Today I went out with the Campus Christian Movement people to Gold Coast again!
The last time I went to Gold Coast, I was just awestruck by the sheer beauty of the waves and the sea. The beach was whitish-gold, and I kid you not, sparkling. And the water was a rush of blue and white foam
The wide ocean can be so beautiful.
Then, I did not really step into the ocean.
But I went today with a really cautious outlook.
For some who may not know yet (but presumably you would know if you're reading my blog), Japan has been hit by one of the most powerful tsunamis in recorded history.
The flood images and videos are so terrifying... It bring chills up my spine just thinking about it.
And there I went, into the roaring waves and waves that are way, WAY higher then you.
The screams of laughter and joy was muted by parallel thoughts of fear and pain that the victims of the Japanese Tsunami suffered.
Because of that, I automatically mentally recorded the feeling of how a huge wave felt like.
I turned on my analytical mode and really felt and heard, and saw how how a big wave would feel.
Surfers paradise is such a famous place for huge surf-able waves because of the geographical structure of the beaches.
While you may see beautiful white beaches on the land, much of the beach is underwater. Like sand-dunes.
Physical geography students will be able to tell you that waves break when they hit the shore. Geography students who ace it will be able to tell you that they break when they hit a sudden increase in land mass.
Which is what the beaches in Gold Coast are like. Sand dunes, with mounds that causes waves to break at irregular intervals throughout the coast at unbelievable heights.
This is exactly how the waves look like
Anyway,
I must say, I'll never underestimate a wave again.
The biggest waves are not those that you can see the crest coming towards you, but rather those that you can feel before you see the crest.
Imagine.
You're standing on a shallow part (shallow in Singapore context), up to the upper thighs, in the water.
You see a surfer suddenly paddle lengthwise furiously. (which normally is an indication of a huge wave coming - but at that time, I didn't know).
Now the scary part happens. And it happens all in like 10 seconds.
You feel the sand shifting beneath your feet. The water is pulling your feet back unnaturally strong. It's like a sucking sensation pulling your heels back into the water.
You change position to get a better standing but,
Before you know it, a horizontal column of water suddenly looms up behind you.
You don't SEE the crest, but you hear it first.
It's a loud, LOUD roar, literally deafening as the entire horizontal column of water rears up, shadowing you.
You instinctively turn to face the beach (*in my case more to protect my spectacles from being smashed away).
I jumped. Hoping not to get caught under the wave.
Wrong move.
The wave slammed into my back. It wasn't painful, but it was terrifying. Like being caught in.. I don't know how to describe it.
I think the only way to put it is... powerless.
You CANNOT do anything to fight it, you can barely move your hands, you curl up into a ball and you get caught underneath shortly.

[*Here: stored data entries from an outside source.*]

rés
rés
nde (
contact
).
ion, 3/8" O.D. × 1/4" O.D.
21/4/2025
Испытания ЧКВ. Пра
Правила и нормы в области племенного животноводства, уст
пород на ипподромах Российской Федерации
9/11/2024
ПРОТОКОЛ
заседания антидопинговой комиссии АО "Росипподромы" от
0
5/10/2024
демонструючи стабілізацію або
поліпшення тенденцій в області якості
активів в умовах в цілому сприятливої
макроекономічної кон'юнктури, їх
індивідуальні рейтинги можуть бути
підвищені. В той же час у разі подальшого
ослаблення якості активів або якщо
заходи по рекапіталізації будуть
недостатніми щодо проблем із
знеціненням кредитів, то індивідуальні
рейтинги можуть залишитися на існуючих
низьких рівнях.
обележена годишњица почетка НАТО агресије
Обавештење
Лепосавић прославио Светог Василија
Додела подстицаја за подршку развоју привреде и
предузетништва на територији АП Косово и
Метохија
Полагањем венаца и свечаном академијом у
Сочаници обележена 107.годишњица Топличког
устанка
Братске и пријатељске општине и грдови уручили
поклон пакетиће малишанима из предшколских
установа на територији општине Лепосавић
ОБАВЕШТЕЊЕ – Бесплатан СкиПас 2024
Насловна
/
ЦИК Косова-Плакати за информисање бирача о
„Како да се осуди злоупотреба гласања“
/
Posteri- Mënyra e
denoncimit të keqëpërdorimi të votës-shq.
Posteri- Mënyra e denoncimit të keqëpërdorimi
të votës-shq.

The wave roars, and your whole vision is white - the crest, and for a moment, you're high up on the crest, before you are swept outwards for a few meters then crashed towards the shore about 10 meters.

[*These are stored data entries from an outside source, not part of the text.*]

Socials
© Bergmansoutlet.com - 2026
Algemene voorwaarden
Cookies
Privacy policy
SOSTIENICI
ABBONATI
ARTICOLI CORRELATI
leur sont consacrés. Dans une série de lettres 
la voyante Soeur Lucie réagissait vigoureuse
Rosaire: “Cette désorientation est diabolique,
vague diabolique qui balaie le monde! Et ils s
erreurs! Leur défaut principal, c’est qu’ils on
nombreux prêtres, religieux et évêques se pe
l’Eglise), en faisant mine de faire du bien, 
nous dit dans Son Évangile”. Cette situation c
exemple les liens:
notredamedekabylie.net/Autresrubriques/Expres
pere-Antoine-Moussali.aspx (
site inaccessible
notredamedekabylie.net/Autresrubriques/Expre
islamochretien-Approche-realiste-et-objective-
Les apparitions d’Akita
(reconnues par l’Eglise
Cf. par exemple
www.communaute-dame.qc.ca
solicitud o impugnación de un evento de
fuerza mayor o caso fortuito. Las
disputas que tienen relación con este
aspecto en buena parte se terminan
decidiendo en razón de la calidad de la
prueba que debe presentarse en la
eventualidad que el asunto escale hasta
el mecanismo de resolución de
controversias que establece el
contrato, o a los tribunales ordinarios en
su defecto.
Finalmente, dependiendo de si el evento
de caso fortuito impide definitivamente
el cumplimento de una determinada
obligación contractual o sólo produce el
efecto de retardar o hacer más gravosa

The whole process was about 20 seconds, but it was definitely an experience.
This is just merely an average surf-able wave. Can you imagine those legendary surfs?
Can you imagine a tsunami?
It's terrifying really, especially the roar of the waves and the powerlessness to do anything at all.

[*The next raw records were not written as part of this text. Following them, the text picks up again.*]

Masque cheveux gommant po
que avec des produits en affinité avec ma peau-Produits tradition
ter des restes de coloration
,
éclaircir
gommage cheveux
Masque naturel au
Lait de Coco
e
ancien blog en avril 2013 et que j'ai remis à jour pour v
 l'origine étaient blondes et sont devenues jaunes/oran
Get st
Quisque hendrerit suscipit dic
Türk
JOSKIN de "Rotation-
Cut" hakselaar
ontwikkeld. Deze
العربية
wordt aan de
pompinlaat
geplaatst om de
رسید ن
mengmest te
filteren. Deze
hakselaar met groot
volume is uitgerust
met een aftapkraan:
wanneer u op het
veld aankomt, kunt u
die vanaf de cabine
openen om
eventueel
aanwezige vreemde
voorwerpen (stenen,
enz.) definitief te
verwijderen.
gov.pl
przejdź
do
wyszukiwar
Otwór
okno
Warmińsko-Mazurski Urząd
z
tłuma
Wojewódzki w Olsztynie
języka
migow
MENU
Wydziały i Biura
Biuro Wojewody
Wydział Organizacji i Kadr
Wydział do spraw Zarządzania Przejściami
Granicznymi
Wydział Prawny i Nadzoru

It's enough for anybody who has been under and above these waves to believe in the power of the tides.
That aside, I did have a really fun day at the beach with the CCM people and made a lot of friends.
Btw, I'm not sure if the other 3 friends I was with got the wave but by the time I got out of my "dazed" stage, they were happily catching other waves.
Of course, the dangers are there, but we played super-safe, or rather, after that wave, I kept a cautious, wary eye on the waves.
So, this is my experience log. My first experience of "riding the wave", in Australia's legendary Gold Coast.